Bien sûr qu'ils le font.
Même si certains d'entre eux viennent d'être implantés, le bracelet n'est pas nouveau pour eux. Ils y sont habitués depuis qu'ils sont entrés au collège. Pour moi, c'est totalement nouveau et je n'arrive pas à m'y habituer. Les chirurgiens ont implanté la base dans mes os il y a quelques semaines. Ce n'était pas une opération indolore. Habituellement, ils le faisaient sur les jeunes pour une raison... Travailler malgré la douleur avait été pour le moins désagréable. Après quelques jours, alors que l'implant interne s'était bien fixé et que mon cerveau avait été sur le point de céder à la douleur, ils avaient ajouté le bracelet lui-même. Une autre opération vraiment PAS indolore, et j'insiste sur ce "pas" que l'infirmier avait vraisemblablement oublié de prononcer entre les mots « vraiment » et « indolore » lorsqu'il m'avait expliqué le déroulement de l'opération. Cette deuxième intervention chirurgicale avait ajouté la un petit anneau d'alliage qui pouvait, au début, pivoter tout autour de mon poignet. Jusqu'à ce l'implant interne ne le fixe dans ma chair...
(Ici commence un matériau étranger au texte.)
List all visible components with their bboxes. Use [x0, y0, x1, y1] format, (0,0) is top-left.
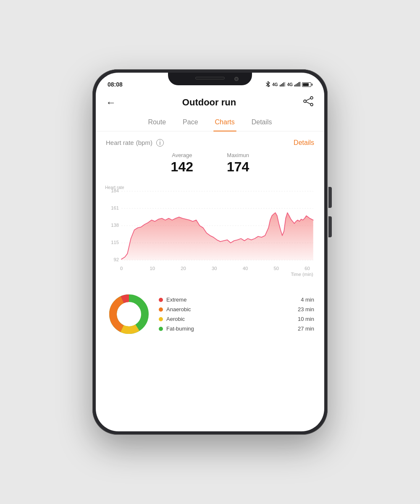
- phone-frame: 08:08 4G 4G: [92, 69, 328, 435]
- notch: [168, 73, 252, 85]
- battery-icon: [302, 82, 312, 87]
- signal-bars2-icon: [294, 82, 300, 87]
- donut-chart: [106, 291, 152, 337]
- tab-charts[interactable]: Charts: [213, 115, 236, 131]
- signal-4g2-icon: 4G: [287, 82, 293, 87]
- page-header: ← Outdoor run: [96, 91, 324, 112]
- chart-container: 184 161 138 115 92 Heart rate: [96, 185, 324, 284]
- side-button-right2: [328, 216, 332, 237]
- status-time: 08:08: [108, 81, 123, 88]
- svg-point-11: [304, 100, 306, 102]
- maximum-stat: Maximun 174: [227, 152, 249, 175]
- section-header: Heart rate (bpm) i Details: [106, 138, 314, 147]
- section-title-group: Heart rate (bpm) i: [106, 138, 164, 147]
- anaerobic-dot: [159, 307, 163, 312]
- section-title-text: Heart rate: [106, 139, 134, 146]
- extreme-dot: [159, 298, 163, 302]
- average-stat: Average 142: [171, 152, 193, 175]
- legend-section: Extreme 4 min Anaerobic 23 min Aerobic 1…: [96, 284, 324, 337]
- tab-pace[interactable]: Pace: [181, 115, 200, 131]
- svg-line-13: [306, 99, 310, 101]
- svg-rect-9: [299, 82, 300, 87]
- svg-text:50: 50: [273, 266, 279, 271]
- svg-text:40: 40: [243, 266, 248, 271]
- back-button[interactable]: ←: [106, 97, 116, 108]
- svg-text:30: 30: [212, 266, 217, 271]
- legend-item-anaerobic: Anaerobic 23 min: [159, 306, 314, 312]
- svg-point-10: [310, 97, 313, 99]
- svg-text:138: 138: [111, 223, 119, 228]
- tab-bar: Route Pace Charts Details: [96, 112, 324, 131]
- heart-rate-section: Heart rate (bpm) i Details Average 142 M…: [96, 131, 324, 185]
- heart-rate-chart: 184 161 138 115 92 Heart rate: [102, 185, 318, 279]
- svg-text:115: 115: [111, 240, 119, 245]
- svg-text:60: 60: [304, 266, 310, 271]
- bluetooth-icon: [265, 81, 270, 88]
- tab-route[interactable]: Route: [146, 115, 168, 131]
- details-link[interactable]: Details: [294, 139, 314, 147]
- maximum-label: Maximun: [227, 152, 249, 158]
- svg-rect-5: [294, 85, 295, 87]
- svg-text:10: 10: [150, 266, 155, 271]
- svg-rect-0: [280, 85, 281, 87]
- aerobic-label: Aerobic: [166, 316, 294, 322]
- side-button-right: [328, 187, 332, 208]
- average-label: Average: [171, 152, 193, 158]
- extreme-label: Extreme: [166, 297, 297, 303]
- stats-row: Average 142 Maximun 174: [106, 152, 314, 175]
- svg-text:161: 161: [111, 205, 119, 210]
- aerobic-dot: [159, 317, 163, 321]
- svg-rect-7: [297, 83, 298, 87]
- legend-item-aerobic: Aerobic 10 min: [159, 316, 314, 322]
- signal-4g-icon: 4G: [272, 82, 278, 87]
- svg-text:20: 20: [181, 266, 186, 271]
- average-value: 142: [171, 159, 193, 175]
- legend-items: Extreme 4 min Anaerobic 23 min Aerobic 1…: [159, 291, 314, 337]
- svg-rect-6: [296, 84, 297, 87]
- share-icon[interactable]: [302, 96, 314, 108]
- svg-text:Heart rate: Heart rate: [105, 185, 124, 190]
- svg-point-38: [117, 302, 141, 326]
- svg-text:Time (min): Time (min): [291, 272, 313, 277]
- notch-speaker: [195, 77, 225, 79]
- page-title: Outdoor run: [182, 97, 236, 108]
- anaerobic-label: Anaerobic: [166, 306, 294, 312]
- svg-point-12: [310, 103, 313, 106]
- svg-text:92: 92: [113, 257, 119, 262]
- svg-line-14: [306, 102, 310, 104]
- fatburn-value: 27 min: [298, 326, 314, 332]
- svg-text:0: 0: [120, 266, 123, 271]
- screen-content: ← Outdoor run Route Pace Charts D: [96, 91, 324, 431]
- extreme-value: 4 min: [301, 297, 314, 303]
- fatburn-dot: [159, 327, 163, 331]
- section-unit: (bpm): [136, 139, 152, 146]
- svg-rect-3: [284, 82, 284, 87]
- section-title: Heart rate (bpm) i: [106, 138, 164, 147]
- signal-bars-icon: [280, 82, 286, 87]
- aerobic-value: 10 min: [298, 316, 314, 322]
- anaerobic-value: 23 min: [298, 306, 314, 312]
- legend-item-extreme: Extreme 4 min: [159, 297, 314, 303]
- fatburn-label: Fat-buming: [166, 326, 294, 332]
- status-icons: 4G 4G: [265, 81, 312, 88]
- svg-rect-8: [298, 82, 299, 87]
- svg-rect-1: [281, 84, 282, 87]
- svg-rect-2: [282, 83, 283, 87]
- legend-item-fatburn: Fat-buming 27 min: [159, 326, 314, 332]
- notch-camera: [234, 77, 239, 81]
- svg-rect-4: [285, 82, 286, 87]
- phone-screen: 08:08 4G 4G: [96, 73, 324, 431]
- info-icon[interactable]: i: [156, 139, 164, 147]
- maximum-value: 174: [227, 159, 249, 175]
- tab-details[interactable]: Details: [250, 115, 274, 131]
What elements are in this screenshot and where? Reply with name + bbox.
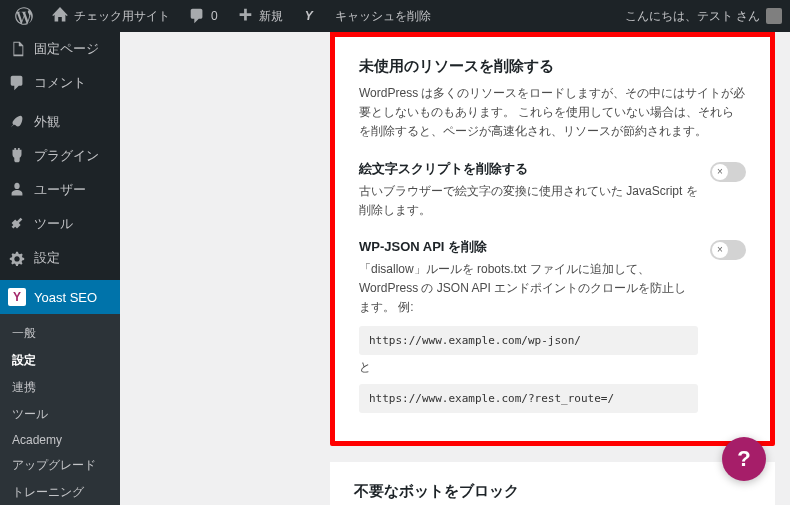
section-title: 未使用のリソースを削除する xyxy=(359,57,746,76)
avatar[interactable] xyxy=(766,8,782,24)
yoast-submenu: 一般 設定 連携 ツール Academy アップグレード トレーニングプレミアム… xyxy=(0,314,120,505)
comments-count: 0 xyxy=(211,9,218,23)
sub-general[interactable]: 一般 xyxy=(0,320,120,347)
section-desc: WordPress は多くのリソースをロードしますが、その中にはサイトが必要とし… xyxy=(359,84,746,142)
tools-icon xyxy=(8,215,26,233)
comments-link[interactable]: 0 xyxy=(181,0,225,32)
home-icon xyxy=(51,7,69,25)
cache-clear[interactable]: キャッシュを削除 xyxy=(328,0,438,32)
menu-yoast-seo[interactable]: Y Yoast SEO xyxy=(0,280,120,314)
menu-tools[interactable]: ツール xyxy=(0,207,120,241)
comments-icon xyxy=(8,74,26,92)
toggle-knob: × xyxy=(712,164,728,180)
help-button[interactable]: ? xyxy=(722,437,766,481)
menu-label: 設定 xyxy=(34,249,60,267)
wp-logo[interactable] xyxy=(8,0,40,32)
block-bots-section: 不要なボットをブロック 多くの Web トラフィックは、Web を巡回するボット… xyxy=(330,462,775,506)
brush-icon xyxy=(8,113,26,131)
field-help: 古いブラウザーで絵文字の変換に使用されていた JavaScript を削除します… xyxy=(359,182,698,220)
menu-users[interactable]: ユーザー xyxy=(0,173,120,207)
menu-appearance[interactable]: 外観 xyxy=(0,105,120,139)
settings-icon xyxy=(8,249,26,267)
new-label: 新規 xyxy=(259,8,283,25)
menu-settings[interactable]: 設定 xyxy=(0,241,120,275)
wordpress-icon xyxy=(15,7,33,25)
menu-label: ユーザー xyxy=(34,181,86,199)
sub-academy[interactable]: Academy xyxy=(0,428,120,452)
admin-sidebar: 固定ページ コメント 外観 プラグイン ユーザー ツール 設定 Y Yoast … xyxy=(0,32,120,505)
menu-plugins[interactable]: プラグイン xyxy=(0,139,120,173)
menu-label: ツール xyxy=(34,215,73,233)
field-label: 絵文字スクリプトを削除する xyxy=(359,160,698,178)
admin-bar: チェック用サイト 0 新規 Y キャッシュを削除 こんにちは、テスト さん xyxy=(0,0,790,32)
menu-label: 固定ページ xyxy=(34,40,99,58)
menu-label: Yoast SEO xyxy=(34,290,97,305)
plugin-icon xyxy=(8,147,26,165)
yoast-adminbar[interactable]: Y xyxy=(294,0,324,32)
plus-icon xyxy=(236,7,254,25)
field-wpjson: WP-JSON API を削除 「disallow」ルールを robots.tx… xyxy=(359,238,746,417)
and-text: と xyxy=(359,359,698,376)
section-title: 不要なボットをブロック xyxy=(354,482,751,501)
menu-comments[interactable]: コメント xyxy=(0,66,120,100)
toggle-knob: × xyxy=(712,242,728,258)
remove-unused-resources-section: 未使用のリソースを削除する WordPress は多くのリソースをロードしますが… xyxy=(330,32,775,446)
menu-label: プラグイン xyxy=(34,147,99,165)
field-label: WP-JSON API を削除 xyxy=(359,238,698,256)
question-icon: ? xyxy=(737,446,750,472)
content-area: 未使用のリソースを削除する WordPress は多くのリソースをロードしますが… xyxy=(120,32,790,505)
users-icon xyxy=(8,181,26,199)
yoast-y-icon: Y xyxy=(301,8,317,24)
yoast-logo-icon: Y xyxy=(8,288,26,306)
field-help: 「disallow」ルールを robots.txt ファイルに追加して、Word… xyxy=(359,260,698,318)
sub-training[interactable]: トレーニングプレミアム xyxy=(0,479,120,505)
pages-icon xyxy=(8,40,26,58)
greeting[interactable]: こんにちは、テスト さん xyxy=(625,8,760,25)
menu-pages[interactable]: 固定ページ xyxy=(0,32,120,66)
toggle-emoji-scripts[interactable]: × xyxy=(710,162,746,182)
site-link[interactable]: チェック用サイト xyxy=(44,0,177,32)
cache-label: キャッシュを削除 xyxy=(335,8,431,25)
field-emoji-scripts: 絵文字スクリプトを削除する 古いブラウザーで絵文字の変換に使用されていた Jav… xyxy=(359,160,746,220)
sub-settings[interactable]: 設定 xyxy=(0,347,120,374)
menu-label: コメント xyxy=(34,74,86,92)
sub-tools[interactable]: ツール xyxy=(0,401,120,428)
code-example-1: https://www.example.com/wp-json/ xyxy=(359,326,698,355)
sub-integrations[interactable]: 連携 xyxy=(0,374,120,401)
sub-upgrade[interactable]: アップグレード xyxy=(0,452,120,479)
toggle-wpjson[interactable]: × xyxy=(710,240,746,260)
new-link[interactable]: 新規 xyxy=(229,0,290,32)
code-example-2: https://www.example.com/?rest_route=/ xyxy=(359,384,698,413)
site-title: チェック用サイト xyxy=(74,8,170,25)
comment-icon xyxy=(188,7,206,25)
menu-label: 外観 xyxy=(34,113,60,131)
Et finalement, il y a quelques jours, les chirurgiens avaient décidé que j'avais suffisamment "guéri" pour pouvoir ajouter le cercle extérieur avec toutes les fonctionnalités.
Et me voilà, assis dans la salle de repos et de soins, entouré d'enfants et d'adolescents ultra calmes qui scrutent le seul adulte, c'est-à-dire moi, qui s'agite inlassablement sur son siège, attendant que son nom soit effacé du grand écran au-dessus de nous tous, grattant encore et encore son bracelet même si on lui a clairement dit de ne pas le faire.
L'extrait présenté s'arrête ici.